- _Exercise details_
Search the records for the string "vetten" and copy every line where it turns up.

- _Dataset entries_
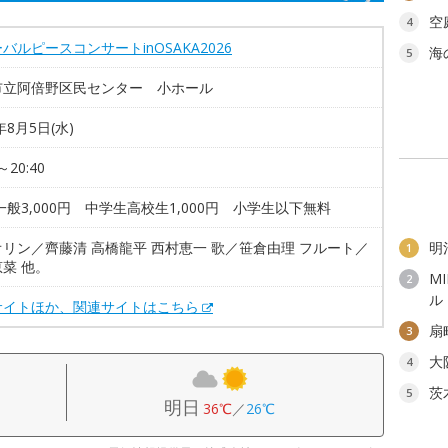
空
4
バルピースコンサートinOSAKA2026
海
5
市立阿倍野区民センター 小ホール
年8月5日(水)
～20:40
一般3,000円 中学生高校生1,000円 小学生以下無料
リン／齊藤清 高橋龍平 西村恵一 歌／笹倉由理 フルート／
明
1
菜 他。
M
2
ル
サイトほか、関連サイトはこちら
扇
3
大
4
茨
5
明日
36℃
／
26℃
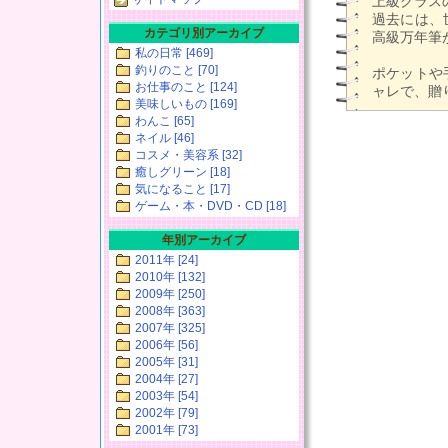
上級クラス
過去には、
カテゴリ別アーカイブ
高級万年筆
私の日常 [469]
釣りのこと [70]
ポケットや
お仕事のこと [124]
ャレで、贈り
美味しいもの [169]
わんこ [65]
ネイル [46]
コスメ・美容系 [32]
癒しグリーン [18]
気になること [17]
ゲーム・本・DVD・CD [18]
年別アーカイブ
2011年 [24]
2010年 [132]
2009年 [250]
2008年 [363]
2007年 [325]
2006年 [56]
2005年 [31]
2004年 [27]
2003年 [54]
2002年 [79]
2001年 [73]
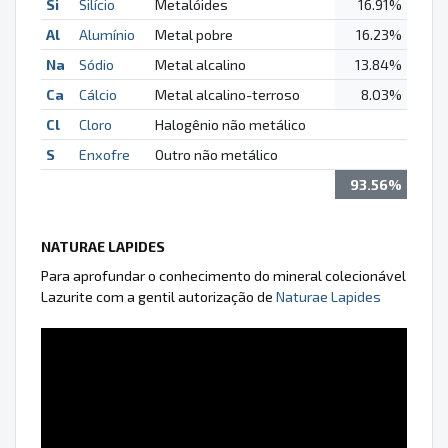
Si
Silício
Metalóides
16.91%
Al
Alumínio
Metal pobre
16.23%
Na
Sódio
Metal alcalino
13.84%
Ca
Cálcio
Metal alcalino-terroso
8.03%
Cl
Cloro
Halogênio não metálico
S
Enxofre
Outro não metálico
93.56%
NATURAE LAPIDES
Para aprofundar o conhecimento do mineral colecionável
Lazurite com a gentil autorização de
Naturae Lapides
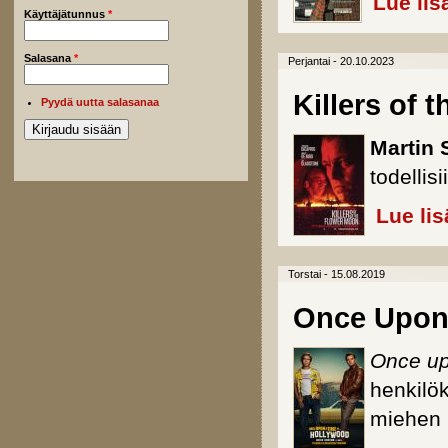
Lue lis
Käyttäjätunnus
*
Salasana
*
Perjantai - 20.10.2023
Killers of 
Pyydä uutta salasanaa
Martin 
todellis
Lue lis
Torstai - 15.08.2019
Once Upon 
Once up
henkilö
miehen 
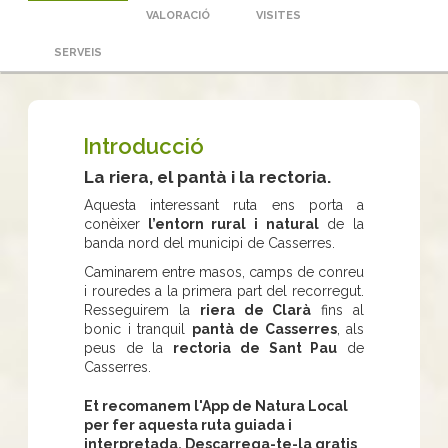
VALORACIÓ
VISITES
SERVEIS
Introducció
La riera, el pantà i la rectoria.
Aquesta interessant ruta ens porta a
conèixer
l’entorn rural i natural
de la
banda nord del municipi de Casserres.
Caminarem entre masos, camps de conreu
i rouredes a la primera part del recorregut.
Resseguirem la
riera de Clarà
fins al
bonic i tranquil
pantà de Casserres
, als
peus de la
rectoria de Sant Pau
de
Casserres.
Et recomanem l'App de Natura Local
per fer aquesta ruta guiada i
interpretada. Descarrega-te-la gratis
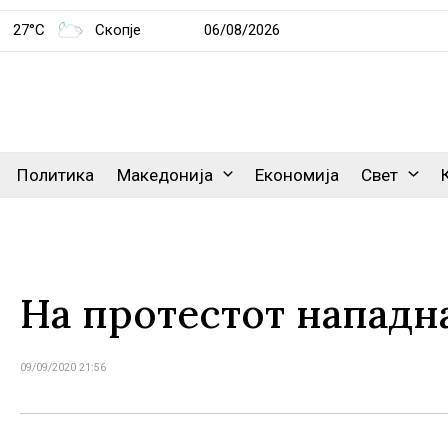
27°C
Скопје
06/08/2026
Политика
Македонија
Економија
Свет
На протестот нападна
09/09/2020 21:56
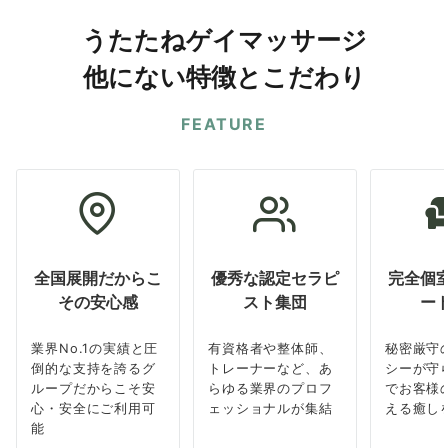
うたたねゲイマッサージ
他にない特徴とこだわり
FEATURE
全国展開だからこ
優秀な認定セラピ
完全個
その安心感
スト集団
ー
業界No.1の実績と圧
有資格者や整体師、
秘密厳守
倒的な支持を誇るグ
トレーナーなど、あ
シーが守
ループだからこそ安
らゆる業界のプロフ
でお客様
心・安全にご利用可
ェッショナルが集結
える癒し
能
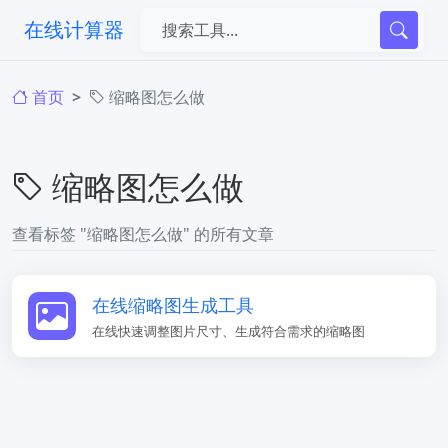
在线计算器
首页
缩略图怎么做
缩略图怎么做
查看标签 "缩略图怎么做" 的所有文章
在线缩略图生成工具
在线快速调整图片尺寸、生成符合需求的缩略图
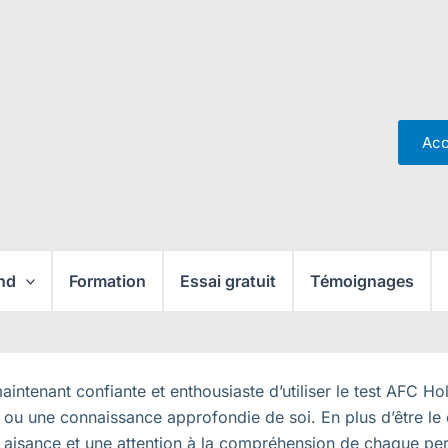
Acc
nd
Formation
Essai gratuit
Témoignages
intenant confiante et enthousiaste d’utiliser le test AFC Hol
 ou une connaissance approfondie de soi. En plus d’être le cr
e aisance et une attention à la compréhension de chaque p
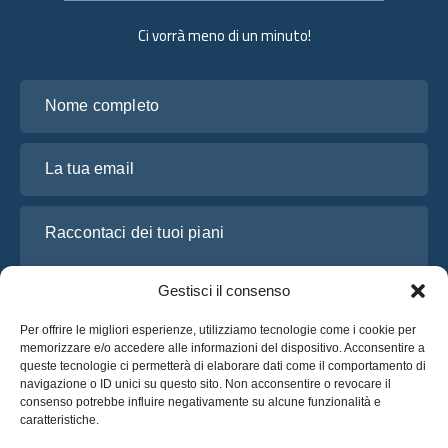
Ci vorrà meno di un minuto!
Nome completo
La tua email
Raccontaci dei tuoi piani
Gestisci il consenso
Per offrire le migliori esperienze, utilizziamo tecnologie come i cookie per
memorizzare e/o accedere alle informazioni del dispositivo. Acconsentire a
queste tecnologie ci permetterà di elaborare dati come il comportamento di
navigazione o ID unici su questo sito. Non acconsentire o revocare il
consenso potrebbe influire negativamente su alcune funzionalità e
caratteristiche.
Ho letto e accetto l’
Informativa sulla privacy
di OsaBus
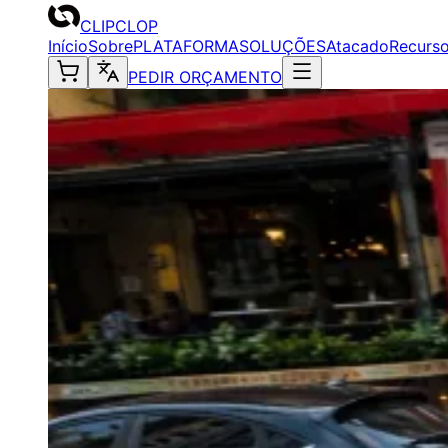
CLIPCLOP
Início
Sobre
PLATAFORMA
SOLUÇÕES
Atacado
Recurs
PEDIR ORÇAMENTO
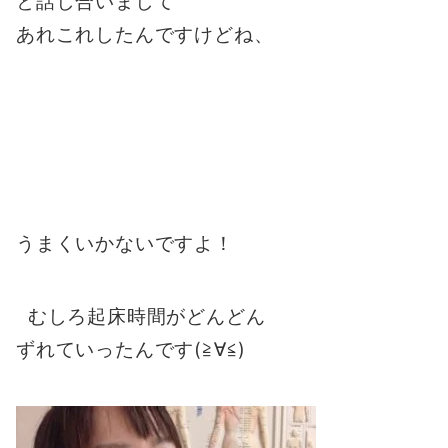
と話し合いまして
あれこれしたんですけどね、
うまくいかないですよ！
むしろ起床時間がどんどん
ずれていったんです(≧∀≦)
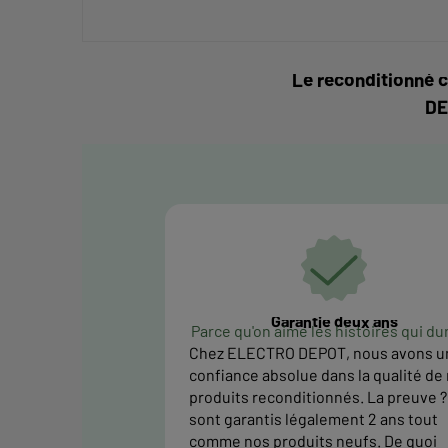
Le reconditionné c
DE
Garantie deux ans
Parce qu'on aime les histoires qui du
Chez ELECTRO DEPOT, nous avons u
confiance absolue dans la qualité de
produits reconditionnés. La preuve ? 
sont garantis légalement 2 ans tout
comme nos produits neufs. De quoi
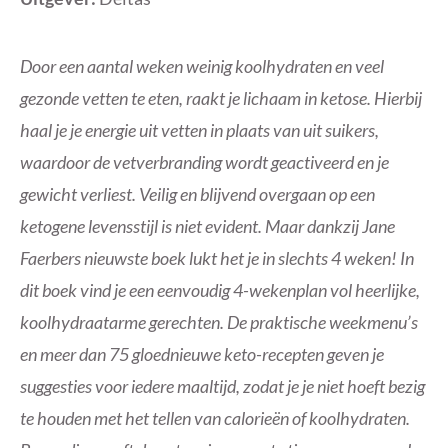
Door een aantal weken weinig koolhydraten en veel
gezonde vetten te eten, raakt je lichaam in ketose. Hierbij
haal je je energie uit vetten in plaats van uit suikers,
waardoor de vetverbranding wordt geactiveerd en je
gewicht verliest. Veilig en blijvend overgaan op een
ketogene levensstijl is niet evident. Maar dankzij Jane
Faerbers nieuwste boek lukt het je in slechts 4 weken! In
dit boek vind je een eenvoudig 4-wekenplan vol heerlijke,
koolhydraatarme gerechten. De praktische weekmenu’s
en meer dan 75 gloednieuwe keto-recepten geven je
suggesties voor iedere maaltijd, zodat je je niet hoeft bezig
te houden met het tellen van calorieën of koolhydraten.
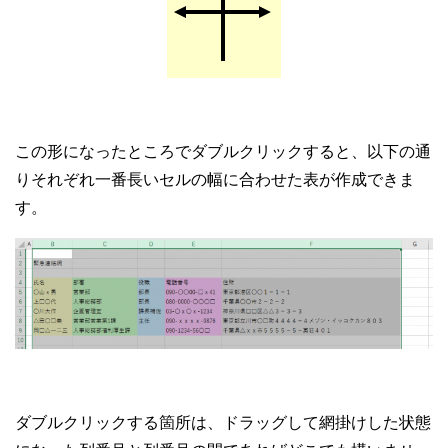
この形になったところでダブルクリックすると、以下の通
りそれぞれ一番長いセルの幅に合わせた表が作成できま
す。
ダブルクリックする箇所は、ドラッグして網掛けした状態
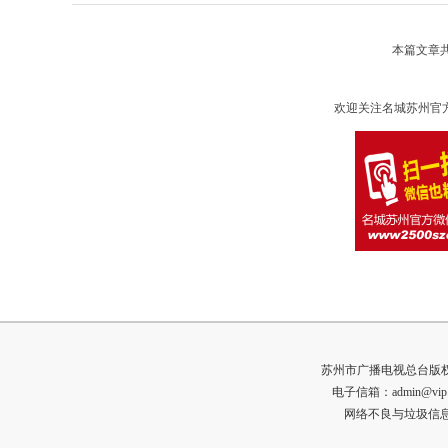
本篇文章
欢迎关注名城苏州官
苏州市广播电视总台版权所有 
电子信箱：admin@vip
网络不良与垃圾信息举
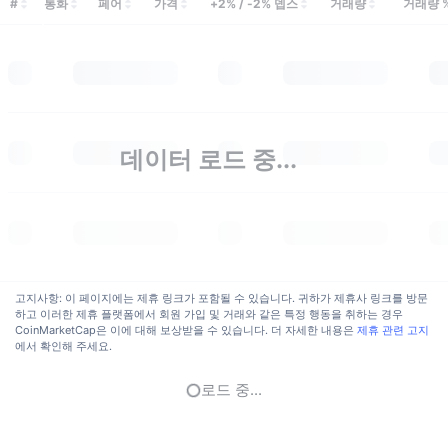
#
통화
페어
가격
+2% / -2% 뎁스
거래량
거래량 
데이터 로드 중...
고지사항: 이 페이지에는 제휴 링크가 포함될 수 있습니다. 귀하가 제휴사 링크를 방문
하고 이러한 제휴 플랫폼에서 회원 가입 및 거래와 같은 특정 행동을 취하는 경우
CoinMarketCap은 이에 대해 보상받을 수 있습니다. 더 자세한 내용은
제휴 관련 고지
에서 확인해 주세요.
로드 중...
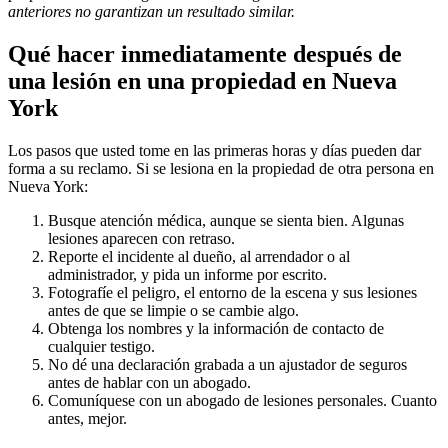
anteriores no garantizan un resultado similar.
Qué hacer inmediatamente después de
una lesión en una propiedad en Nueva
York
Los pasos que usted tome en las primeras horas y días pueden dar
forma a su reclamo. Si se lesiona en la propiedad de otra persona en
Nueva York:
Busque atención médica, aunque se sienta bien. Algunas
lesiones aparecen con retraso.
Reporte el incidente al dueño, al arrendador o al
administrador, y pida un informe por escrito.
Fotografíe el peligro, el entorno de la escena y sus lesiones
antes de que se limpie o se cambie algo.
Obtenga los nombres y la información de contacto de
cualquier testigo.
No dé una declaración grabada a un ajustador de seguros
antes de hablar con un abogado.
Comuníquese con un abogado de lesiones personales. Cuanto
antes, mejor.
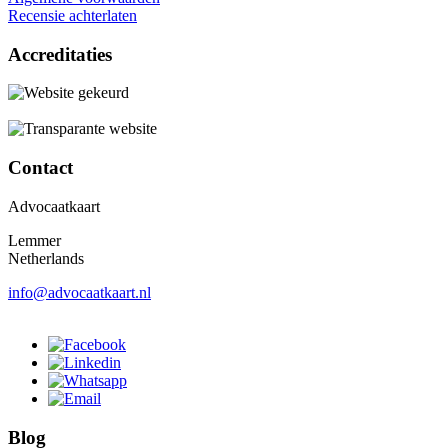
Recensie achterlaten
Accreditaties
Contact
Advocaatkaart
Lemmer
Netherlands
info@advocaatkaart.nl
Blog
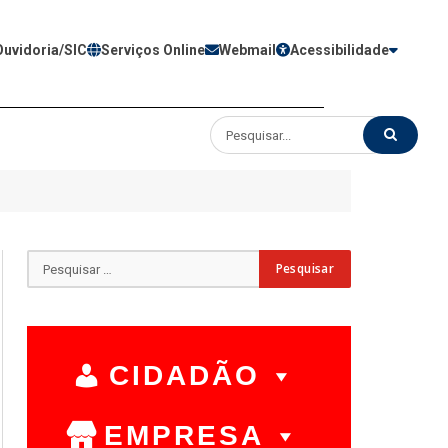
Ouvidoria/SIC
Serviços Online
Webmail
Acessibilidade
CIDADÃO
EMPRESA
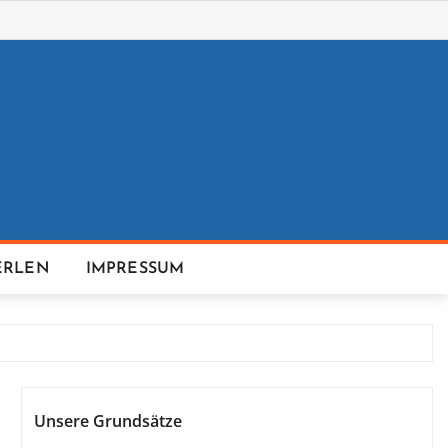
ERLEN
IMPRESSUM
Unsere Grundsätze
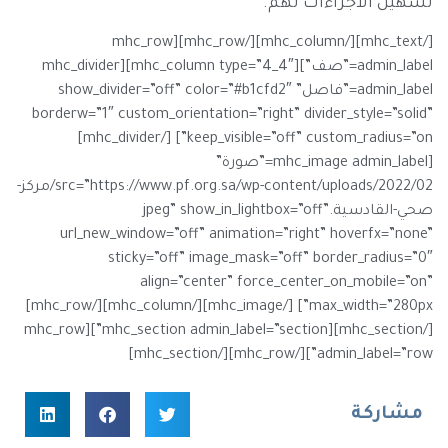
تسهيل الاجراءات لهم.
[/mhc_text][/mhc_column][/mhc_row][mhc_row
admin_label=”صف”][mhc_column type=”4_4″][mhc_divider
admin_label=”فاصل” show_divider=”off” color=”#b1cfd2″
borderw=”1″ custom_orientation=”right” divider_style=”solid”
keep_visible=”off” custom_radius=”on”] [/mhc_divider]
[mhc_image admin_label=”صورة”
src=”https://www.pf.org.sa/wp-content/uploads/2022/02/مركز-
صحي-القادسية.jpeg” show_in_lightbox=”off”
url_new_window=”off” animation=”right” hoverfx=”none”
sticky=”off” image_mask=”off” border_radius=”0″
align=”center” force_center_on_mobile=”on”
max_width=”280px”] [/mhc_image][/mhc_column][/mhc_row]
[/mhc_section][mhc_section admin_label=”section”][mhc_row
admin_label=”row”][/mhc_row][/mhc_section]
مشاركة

- _Task solution_
gezonde vetten te eten, raakt je lichaam in ketose. Hierbij
haal je je energie uit vetten in plaats van uit suikers,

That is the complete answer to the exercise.